A circle is touching the side BC of ABC at P and touching AB and AC produced at Q and R respectively.Prove that AQ = (perimeter of ABC).

To prove that AQ = Perimeter of triangle ABC, we need to understand a few properties of circles and triangles.

Step 1: Understand the problem In triangle ABC, a circle is inscribed such that it touches BC at point P, AB extended at point Q, and AC extended at point R. We need to prove that the length of AQ is equal to the perimeter of triangle ABC.

Step 2: Use the tangent properties From the properties of a circle, we know that the lengths of the tangents drawn from an external point to a circle are equal. Therefore, we have AP = AQ and CP = CR.

Step 3: Use the triangle properties In triangle ABC, the side BC can be expressed as the sum of BP and PC. Similarly, AB = AP + BP and AC = AP + PC.

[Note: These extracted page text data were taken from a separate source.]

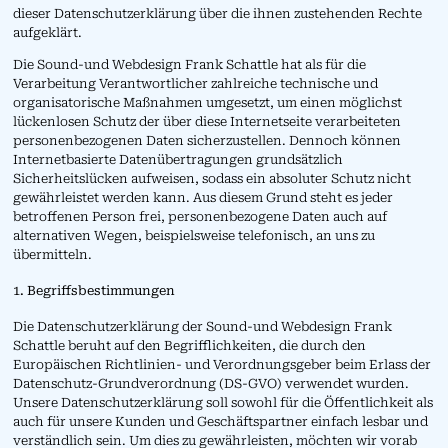
dieser Datenschutzerklärung über die ihnen zustehenden Rechte
aufgeklärt.
Die Sound-und Webdesign Frank Schattle hat als für die
Verarbeitung Verantwortlicher zahlreiche technische und
organisatorische Maßnahmen umgesetzt, um einen möglichst
lückenlosen Schutz der über diese Internetseite verarbeiteten
personenbezogenen Daten sicherzustellen. Dennoch können
Internetbasierte Datenübertragungen grundsätzlich
Sicherheitslücken aufweisen, sodass ein absoluter Schutz nicht
gewährleistet werden kann. Aus diesem Grund steht es jeder
betroffenen Person frei, personenbezogene Daten auch auf
alternativen Wegen, beispielsweise telefonisch, an uns zu
übermitteln.
1. Begriffsbestimmungen
Die Datenschutzerklärung der Sound-und Webdesign Frank
Schattle beruht auf den Begrifflichkeiten, die durch den
Europäischen Richtlinien- und Verordnungsgeber beim Erlass der
Datenschutz-Grundverordnung (DS-GVO) verwendet wurden.
Unsere Datenschutzerklärung soll sowohl für die Öffentlichkeit als
auch für unsere Kunden und Geschäftspartner einfach lesbar und
verständlich sein. Um dies zu gewährleisten, möchten wir vorab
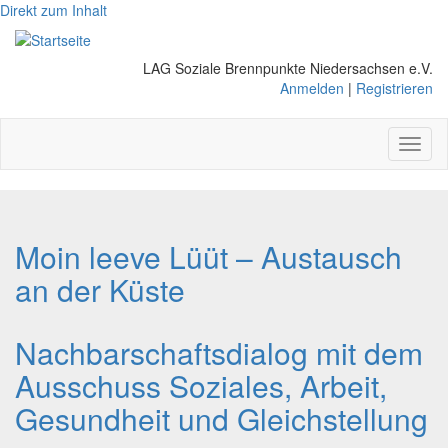
Direkt zum Inhalt
LAG Soziale Brennpunkte Niedersachsen e.V.
Anmelden
|
Registrieren
Toggl
naviga
Moin leeve Lüüt – Austausch
an der Küste
Nachbarschaftsdialog mit dem
Ausschuss Soziales, Arbeit,
Gesundheit und Gleichstellung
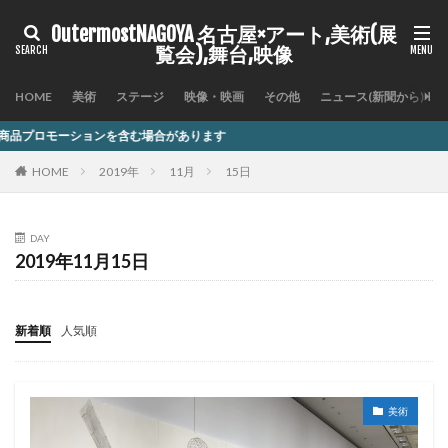
OutermostNAGOYA 名古屋×アート,美術(展
覧会),舞台,映像
HOME
美術
ステージ
映像・映画
その他
ニュース(新聞から)
を含む場合があります
HOME
2019年
11月
15日
DAY
2019年11月15日
新着順
人気順
美術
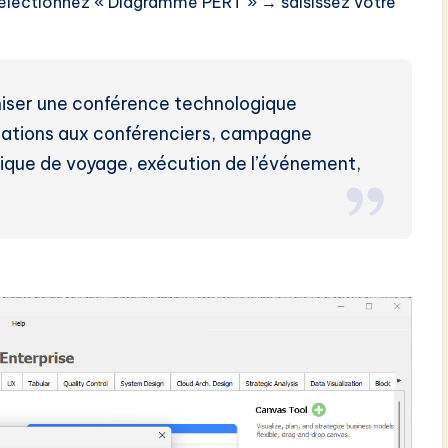
électionnez « Diagramme PERT » → saisissez votre
iser une conférence technologique
nvitations aux conférenciers, campagne
stique de voyage, exécution de l’événement,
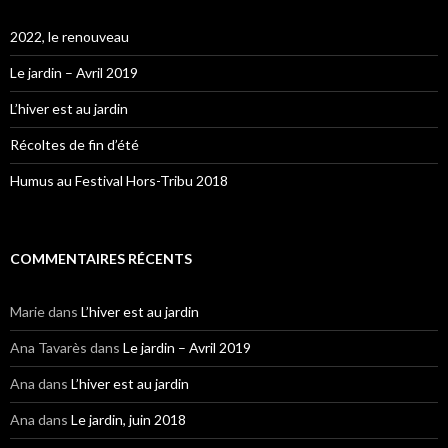
2022, le renouveau
Le jardin – Avril 2019
L’hiver est au jardin
Récoltes de fin d’été
Humus au Festival Hors-Tribu 2018
COMMENTAIRES RÉCENTS
Marie
dans
L’hiver est au jardin
Ana Tavarès
dans
Le jardin – Avril 2019
Ana
dans
L’hiver est au jardin
Ana
dans
Le jardin, juin 2018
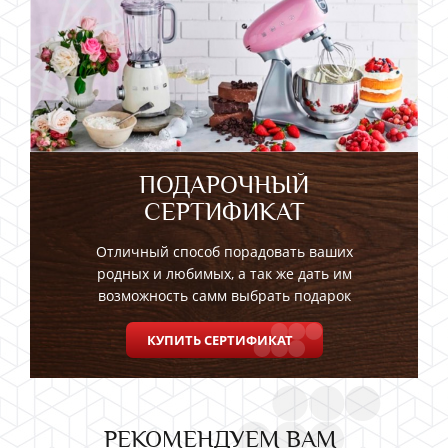
ПОДАРОЧНЫЙ
СЕРТИФИКАТ
Отличный способ порадовать ваших
родных и любимых, а так же дать им
возможность самм выбрать подарок
КУПИТЬ СЕРТИФИКАТ
РЕКОМЕНДУЕМ ВАМ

Step 4: Substitute the values Substituting the values from step 2 in step 3, we get AB = AQ + BP and AC = AQ + PC.

Step 5: Find the perimeter The perimeter of triangle ABC is given by AB + BC + AC. Substituting the values from step 4, we get Perimeter = AQ + BP + AQ + PC + AQ + BP + PC.

Step 6: Simplify the equation Simplifying the equation from step 5, we get Perimeter = 3AQ.

Step 7: Prove the equality Since AQ is not equal to zero, we can divide both sides of the equation by 3 to get AQ = Perimeter of triangle ABC.

Therefore, we have proved that AQ is equal to the perimeter of triangle ABC.